# Quick question on the chain rule

#1
Hello. I've basically finished C2 and have started C3. I am starting with algebra/ functions and differentiation. Would anybody know an explanation to why you can just multiply f' (gx) and g'(x) to get d[f(g(x)]/d[x]

I have read an explanation as follows...To understand chain rule think about definition of derivative as rate of change. d[f(g(x)]/d[x] basically means rate of change of f(g(x)) regarding rate of change of x, and to calculate this we need to know two values:

1- How much f(g(x)) changes while g(x) changes = d[f(g(x))]/d[g(x)]
2- How much g(x) changes while x changes = d[g(x)]/d[x]
to calculate rate of change of f(g(x)) in regard to rate of change of x, you just need to multiply these two values together because x changes f(x) and g(x)
changes f(g(x)) (it should be obvious thinking about definition of a function in mathematics).
Please could anybody elaborate on this and explain why?
Thanks

0
7 years ago
#2
https://proofwiki.org/wiki/Chain_Rul...lued_Functions

0
#3
(Original post by Wahrheit)
Unfortunately not, sorry. I was really looking for an understanding of why the definition of a function would help understand why you can just multiply (or some reason other than the fraction cancelling one). I was looking for something a bit intuitive or something that makes perfect sense. For example if I were asking about why nx^n-1 worked I would need somebody to share about concavity/ first principles. Thank you anyway.
0
7 years ago
#4
Essentially all chain rule is saying is dy/dx = dy/du . du/dx so just think of it in terms of that.
0
7 years ago
#5
(Original post by MathMeister)
Hello. I've basically finished C2 and have started C3. I am starting with algebra/ functions and differentiation. Would anybody know an explanation to why you can just multiply f' (gx) and g'(x) to get d[f(g(x)]/d[x]

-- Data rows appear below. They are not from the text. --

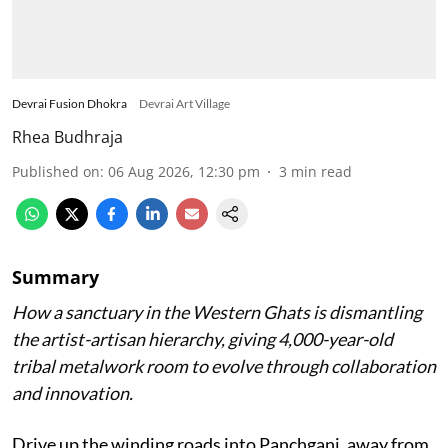
Devrai Fusion Dhokra
Devrai Art Village
Rhea Budhraja
Published on
:
06 Aug 2026, 12:30 pm
3
min read
Summary
How a sanctuary in the Western Ghats is dismantling
the artist-artisan hierarchy, giving 4,000-year-old
tribal metalwork room to evolve through collaboration
and innovation.
Drive up the winding roads into Panchgani, away from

I have read an explanation as follows...To understand chain rule think about definition of derivative as rate of change. d[f(g(x)]/d[x] basically means rate of change of f(g(x)) regarding rate of change of x, and to calculate this we need to know two values:

1- How much f(g(x)) changes while g(x) changes = d[f(g(x))]/d[g(x)]
2- How much g(x) changes while x changes = d[g(x)]/d[x]
to calculate rate of change of f(g(x)) in regard to rate of change of x, you just need to multiply these two values together because x changes f(x) and g(x)
changes f(g(x)) (it should be obvious thinking about definition of a function in mathematics).
Please could anybody elaborate on this and explain why?
Thanks

(Original post by MathMeister)
Unfortunately not, sorry. I was really looking for an understanding of why the definition of a function would help understand why you can just multiply (or some reason other than the fraction cancelling one). I was looking for something a bit intuitive or something that makes perfect sense. For example if I were asking about why nx^n-1 worked I would need somebody to share about concavity/ first principles. Thank you anyway.
when I was at the same stage in with my mathematics all I wanted to know is how to do the chain rule correctly and not why and how.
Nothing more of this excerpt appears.